### Required action
Reproduce the records precisely. Omit every picture.

### Data excerpts ###

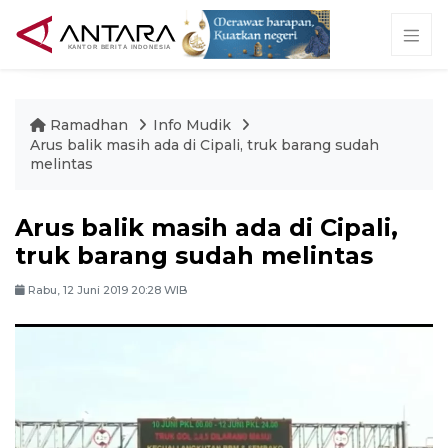
Ramadhan
Info Mudik
Arus balik masih ada di Cipali, truk barang sudah
melintas
Arus balik masih ada di Cipali,
truk barang sudah melintas
Rabu, 12 Juni 2019 20:28 WIB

###

### Task response
Ramadhan
Info Mudik
Arus balik masih ada di Cipali, truk barang sudah
melintas
Arus balik masih ada di Cipali,
truk barang sudah melintas
Rabu, 12 Juni 2019 20:28 WIB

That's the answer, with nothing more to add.